Featured Posts
Minggu, 09 Desember 2012
Rabu, 05 Desember 2012
KULTIVASI MIKROALGA DALAM SKALA LABORATORIUM
KULTIVASI MIKROALGA DALAM SKALA LABORATORIUM
Kelompok : 3
Muhammad Idris, Lia Badriyah, Irwan
Rudy Pamungkas, Muhammad Idris,
Isnaini Prihatiningsih,
Khasanah Dwi Astuti
Departemen Ilmu dan Teknologi Kelautan
Fakultas Perikanan dan
Ilmu Kelautan
Institut Pertanian Bogor
ABSTRAK
Mikroalga adalah kelompok
tumbuhan berukuran renik, diameternya antara 3-30 μm berupa tanaman thalus serta memiliki klorofil sehingga
sangat efisien dalam menangkap dan memanfaatkan energi matahari dan CO2
untuk keperluan fotosintesis. Mikroalga berpotensi sebagai alternatif penghasil
sumber energi baru dan terbarukan. Namun masih ada permasalahan yang muncul
seiring dengan pengadaan mikroalga sebagai sumber energi terbarukan, yaitu
proses kultivasi yang bisa dibilang memerlukan perhatian khusus. Proses
kultivasi dimulai dari sterilisasi ruangan, sterilisasi alat, sterilisasi
bahan, dan mulai kultivasi. Pada praktikum ini dilakukan kultivasi dengan empat
mikroalga, yaitu Botryococcus braunii,
Botryococcus sudeticus, Porphyridium cruentum, dan Scenedesmus vacuolatus.
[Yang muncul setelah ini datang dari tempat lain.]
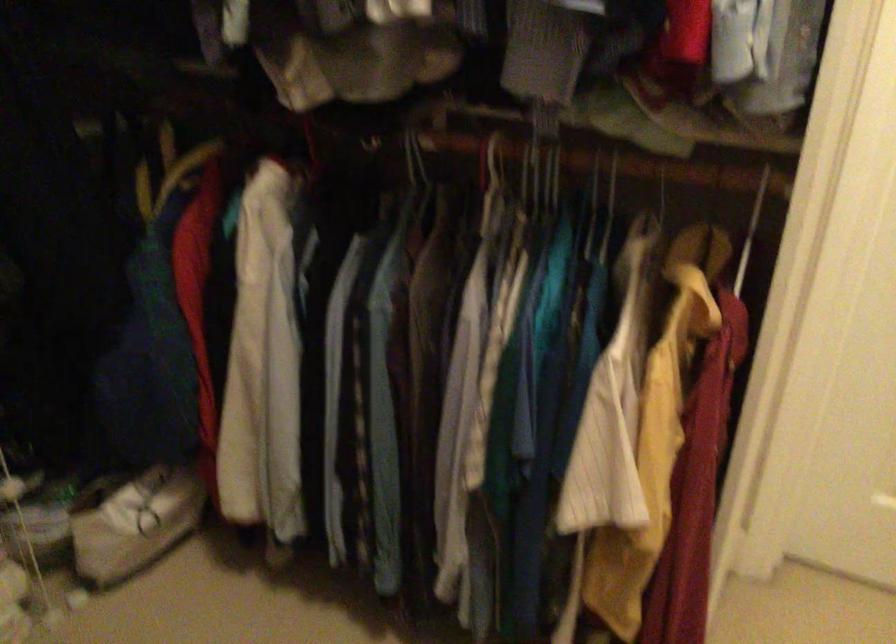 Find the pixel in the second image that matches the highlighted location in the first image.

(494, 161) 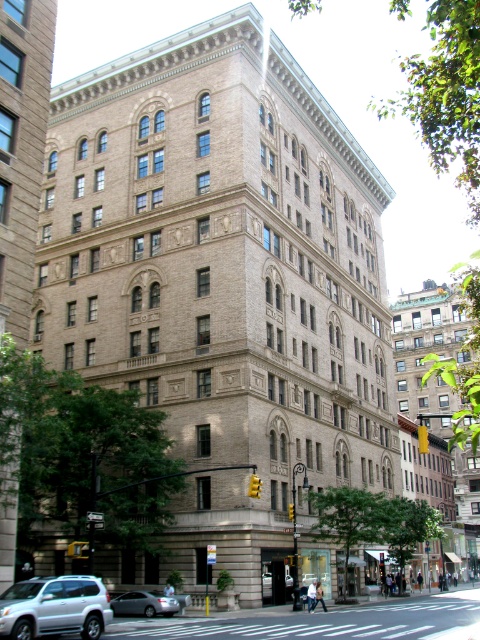 Question: Does silver metallic suv at lower left have a greater width compared to silver metallic sedan at lower center?

Choices:
 (A) no
 (B) yes

Answer: (A)

Question: Which point is farther from the camera taking this photo?

Choices:
 (A) (173, 600)
 (B) (91, 618)

Answer: (A)

Question: Which of the following is the closest to the observer?

Choices:
 (A) silver metallic suv at lower left
 (B) silver metallic sedan at lower center

Answer: (A)

Question: In this image, where is silver metallic suv at lower left located relative to silver metallic sedan at lower center?

Choices:
 (A) left
 (B) right

Answer: (A)

Question: Which point is closer to the camera?

Choices:
 (A) silver metallic sedan at lower center
 (B) silver metallic suv at lower left

Answer: (B)

Question: Is silver metallic suv at lower left closer to the viewer compared to silver metallic sedan at lower center?

Choices:
 (A) no
 (B) yes

Answer: (B)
Dari hasil penelitian atau
praktikum didapat kelimpahan tertinggi dari B.
braunii adalah 22,033x106 sel/ml pada hari ke-3 dan terendah
adalah 11,133x106 sel/ml pada hari ke-7. Faktor lingkungan sangat
berpengaruh terhadap pertumbuhan mikroalga. Semakin meningkat suhu maka
pertumbuhan mikroalga semakin meningkat, dan semakin menningkat pH maka pertumbuhan
mikroalga akan menurun. Jurnal ini akan membahas perbandingan kelimpahan dari
empat mikroalga yang dikultivasi; fase pertumbuhan mikroalga; dan pengaruh
suhu, salinitas, dan pH terhadap kelimpahan sel mikroalga.
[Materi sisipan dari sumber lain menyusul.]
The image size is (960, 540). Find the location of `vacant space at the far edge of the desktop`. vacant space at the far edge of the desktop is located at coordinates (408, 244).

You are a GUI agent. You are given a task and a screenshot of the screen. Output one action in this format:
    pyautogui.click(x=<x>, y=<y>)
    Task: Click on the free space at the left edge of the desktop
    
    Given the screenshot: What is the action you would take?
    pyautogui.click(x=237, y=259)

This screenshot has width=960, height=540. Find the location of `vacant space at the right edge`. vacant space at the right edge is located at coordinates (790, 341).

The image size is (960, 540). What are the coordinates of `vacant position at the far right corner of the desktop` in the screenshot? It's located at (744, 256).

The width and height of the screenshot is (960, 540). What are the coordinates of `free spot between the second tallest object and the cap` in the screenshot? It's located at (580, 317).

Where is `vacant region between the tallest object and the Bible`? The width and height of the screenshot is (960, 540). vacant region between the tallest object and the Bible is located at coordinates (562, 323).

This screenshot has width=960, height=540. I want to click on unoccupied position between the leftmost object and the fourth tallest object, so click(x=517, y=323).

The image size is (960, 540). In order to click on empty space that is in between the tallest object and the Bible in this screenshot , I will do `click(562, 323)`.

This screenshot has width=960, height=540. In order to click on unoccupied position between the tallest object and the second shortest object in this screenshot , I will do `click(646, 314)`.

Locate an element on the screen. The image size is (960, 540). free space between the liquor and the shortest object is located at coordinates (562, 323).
Kata kunci: Mikroalga, kultivasi, Botryococcus braunii, Botryococcus
sudeticus, Porphyridium cruentum, dan
Scenedesmus vacuolatus
1.
PENDAHULUAN
Laut merupakan bagian wilayah
terluas yang melingkupi bumi. Di Indonesia khususnya 2/3 wilayahnya merupakan
lautan, sehingga potensi yang ada pun besar, namun luasnya bagian ini tidak
akan menghasilkan nilai apapun jika tidak dimanfaatkan secara maksimal. Salah
satunya mikroalga. Mikroalga adalah kelompok tumbuhan berukuran renik, diameternya
antara 3-30 μm berupa tanaman thalus
serta memiliki klorofil sehingga sangat efisien dalam menangkap dan
memanfaatkan energi matahari dan CO2 untuk keperluan fotosintesis. Mikroalga terdiri dari banyak spesies yang hampir semuanya
adalah organisme akuatik (Sasmita et
al, 2004). Dalam biomassa mikroalga terkandung
bahan-bahan penting yang sangat bermanfaat, misalnya protein, karbohidrat,
lemak dan asam nukleat. Persentase keempat komponen tersebut bervariasi
tergantung jenis mikroalganya. Kandungan minyak yang terkandung dalam tubuh
mikroalga bisa mencapai 70 % dari total berat kering (Kawaroe et al, 2010).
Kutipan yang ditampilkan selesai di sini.